Several of our classmates were sprinkled among the 55,317 who entered the Bowl through the 30 restored portals, while thousands more continued tailgating throughout the bright Saturday afternoon.  The Game marked three consecutive losses to Harvard for now former Coach Tom Williams, who also orchestrated six impressive wins over Princeton and Dartmouth during his three year tenure.  Coach Williams’ forced resignation, however, was not the result of losing on thrice tries against very strong Harvard clubs, but rather due to an overly polished resume.

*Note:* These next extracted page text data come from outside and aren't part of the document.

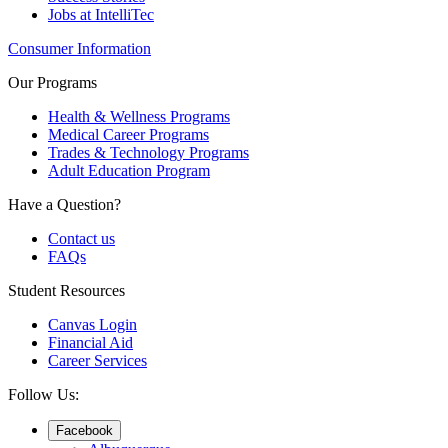
Jobs at IntelliTec
Consumer Information
Our Programs
Health & Wellness Programs
Medical Career Programs
Trades & Technology Programs
Adult Education Program
Have a Question?
Contact us
FAQs
Student Resources
Canvas Login
Financial Aid
Career Services
Follow Us:
Facebook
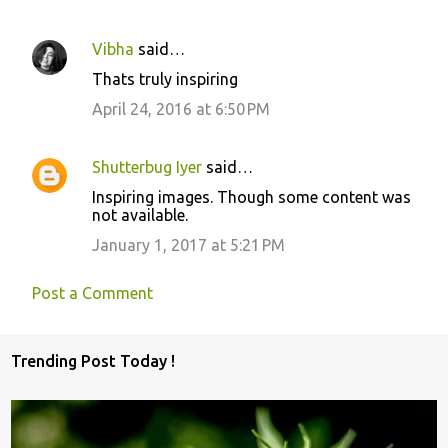
Vibha
said…
Thats truly inspiring
April 24, 2016 at 6:50 PM
Shutterbug Iyer
said…
Inspiring images. Though some content was
not available.
January 1, 2017 at 5:21 PM
Post a Comment
Trending Post Today !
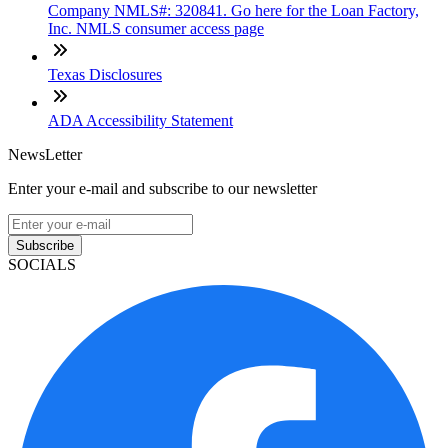
Company NMLS#: 320841. Go here for the Loan Factory,
Inc. NMLS consumer access page
Texas Disclosures
ADA Accessibility Statement
NewsLetter
Enter your e-mail and subscribe to our newsletter
Subscribe
SOCIALS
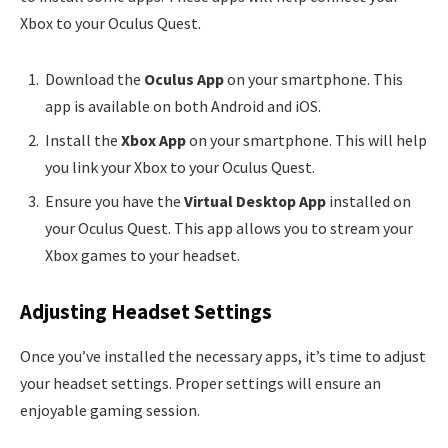
Xbox to your Oculus Quest.
Download the
Oculus App
on your smartphone. This
app is available on both Android and iOS.
Install the
Xbox App
on your smartphone. This will help
you link your Xbox to your Oculus Quest.
Ensure you have the
Virtual Desktop App
installed on
your Oculus Quest. This app allows you to stream your
Xbox games to your headset.
Adjusting Headset Settings
Once you’ve installed the necessary apps, it’s time to adjust
your headset settings. Proper settings will ensure an
enjoyable gaming session.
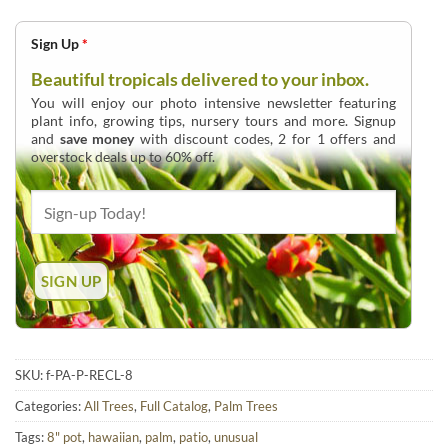
Sign Up
*
Beautiful tropicals delivered to your inbox.
You will enjoy our photo intensive newsletter featuring
plant info, growing tips, nursery tours and more. Signup
and
save money
with discount codes, 2 for 1 offers and
overstock deals up to 60% off.
SKU:
f-PA-P-RECL-8
Categories:
All Trees
,
Full Catalog
,
Palm Trees
Tags:
8" pot
,
hawaiian
,
palm
,
patio
,
unusual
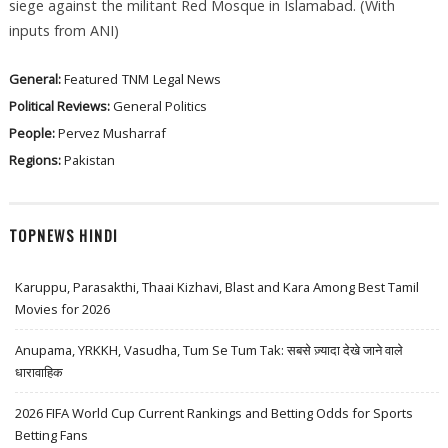
siege against the militant Red Mosque in Islamabad. (With
inputs from ANI)
General:
Featured
TNM
Legal News
Political Reviews:
General Politics
People:
Pervez Musharraf
Regions:
Pakistan
TOPNEWS HINDI
Karuppu, Parasakthi, Thaai Kizhavi, Blast and Kara Among Best Tamil
Movies for 2026
Anupama, YRKKH, Vasudha, Tum Se Tum Tak: सबसे ज़्यादा देखे जाने वाले
धारावाहिक
2026 FIFA World Cup Current Rankings and Betting Odds for Sports
Betting Fans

Although Bob Flint is our only representative still living in Alaska, Jim Nowak and Pete Stocker were both long-time residents in that grand and scenic territory.  After graduating from Georgetown Law Center in 1963, Bob accepted a job working at the Office of the Attorney General in the capital city of Juneau, which can be reached by sea and air, but not by land.  One of his areas of special interest was adoption of Native American children, and Bob testified before the Senate in Washington, particularly with regard to protecting the rights of First Nation families in the new federal adoption law.  Retired now in Cape Coral, Florida, Pete Stocker had a long career as a construction manager, including a lengthy stint in Anchorage.  Jim Nowak thrived during his 20 years in Alaska, residing first in Eagle River and later Valdez.  After Yale, Jim worked as an engineer on the Boeing 747 engine in Seattle, and subsequently accepted a job up north as lead engineer on the new Bradley Lake Hydro Electric project.  He remained in Alaska for several years, including jobs which brought him to the North Slope oil fields.  Eventually Jim and Liz settled down in his old homestead near Stanwood, Washington.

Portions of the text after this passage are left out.